Browne was on the CC-177 cargo plane yesterday that
carried the bodies of Jones, Pte. John Curwin and
Cpl. Thomas Hamilton to Canada’s biggest military
airbase. The three members of the 2nd Battalion,
Royal Canadian Regiment based at CFB Gagetown were
killed Saturday by a roadside bomb about 14 km west
of Kandahar. Their deaths raised to 103 the number
of Canadian soldiers killed in Afghanistan.
About 35 relatives, “assisting officers” and padres
attended the sombre repatriation ceremony, the
second in less than a week. Gov.-Gen. Michaelle
Jean, Defence Minister Peter MacKay and Chief of
Defence Staff, Gen. Walt Natynczyk also turned out.
More than 200 military personnel marched towards the
large gray aircraft and waited as comrades carried
the caskets draped in the Maple Leaf in a slow walk
to the hearses.
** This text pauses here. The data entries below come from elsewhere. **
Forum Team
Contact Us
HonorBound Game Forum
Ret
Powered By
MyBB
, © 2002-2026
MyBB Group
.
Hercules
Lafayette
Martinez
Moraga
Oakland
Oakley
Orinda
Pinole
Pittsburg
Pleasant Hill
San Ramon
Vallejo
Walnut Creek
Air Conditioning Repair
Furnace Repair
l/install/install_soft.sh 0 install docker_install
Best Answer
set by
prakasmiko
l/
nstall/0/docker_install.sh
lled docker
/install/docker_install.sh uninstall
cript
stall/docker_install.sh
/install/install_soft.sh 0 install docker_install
A kilted piper played a lament and
everyone in uniform saluted, including OPP, Toronto
Police and military officers.
Before offering condolences to the families,
soldiers saluted their fallen comrade’s coffins.
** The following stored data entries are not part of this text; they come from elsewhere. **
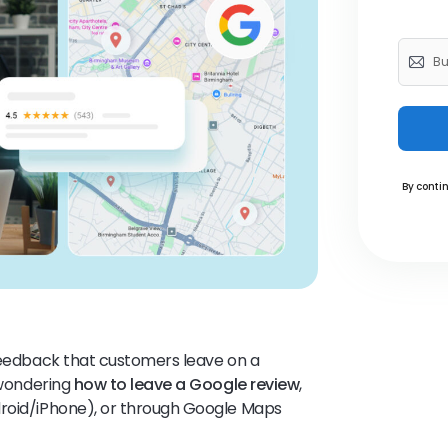
By contin
 feedback that customers leave on a
e wondering
how to leave a Google review
,
roid/iPhone), or through Google Maps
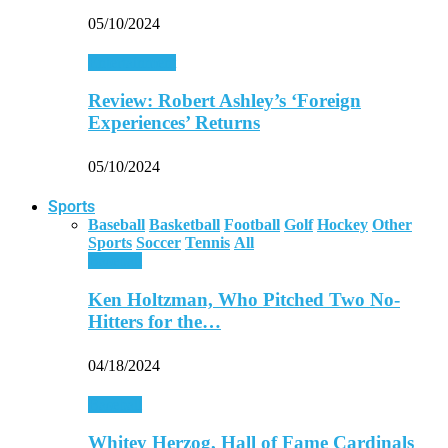
05/10/2024
Entertainment
Review: Robert Ashley’s ‘Foreign
Experiences’ Returns
05/10/2024
Sports
Baseball
Basketball
Football
Golf
Hockey
Other
Sports
Soccer
Tennis
All
Baseball
Ken Holtzman, Who Pitched Two No-
Hitters for the…
04/18/2024
Baseball
Whitey Herzog, Hall of Fame Cardinals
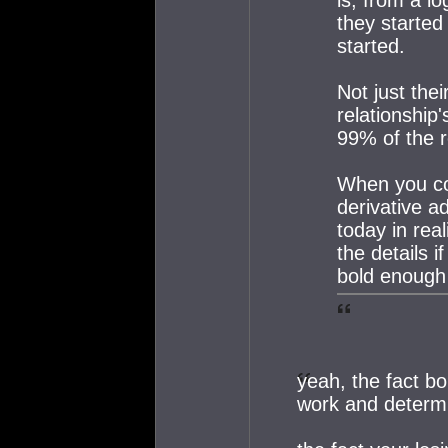
they started
started.
Not just thei
relationship
99% of the r
When you co
derivative a
today in rea
the details 
bold enough 
yeah, the fact bo
work and determi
Among the more than 100 people who lined the fence
that rings the runways were Bill and JoAnn
Richardson, whose son-in-law Shane Browne was Jones’
buddy.
On a fishing trip in New Brunswick last September,
Browne and Jones “made a pact, that if anything ever
happened to one of them, the other would never leave
him.” Richardson said.
“Bill, I won’t leave Justin until he’s in the
ground,” Richardson said Browne told him by phone
from Bahrain, Saudi Arabia, as he accompanied his
friend’s body home to Canada.
“They’re like family,” Richardson, 56, said of the
RCR comrades.
He said Browne was on duty elsewhere with the
Kandahar Provincial Reconstruction Team when the
bomb killed his best friend and the other two
soldiers. “Shane was on a different patrol and they
all gathered around him and put their arms around
him and said Justin was killed …
“He was just 20 … Justin’s 21st birthday was Sunday
and he was killed the day before.”
Shane Browne’s son, Braden Kelly, was born in
September and the new dad has been granted Christmas
leave because of his firstborn’s birth, Richardson
said. “He’ll be home for Christmas, but it will be
pretty rough. He then has to go back to Afghanistan
to finish his tour in April.”
After the 75-minute repatriation ceremony, OPP and
Toronto officers in marked cruisers escorted the
hearses along Hwy. 401 to the Centre for Forensic
Sciences. Autopsies will be performed before the
three bodies are released for funerals.
Families were brought to the hearses before the
journey on the Highway of Heroes — where overpasses
were lined with people saluting and paying silent
tribute, several carrying flags.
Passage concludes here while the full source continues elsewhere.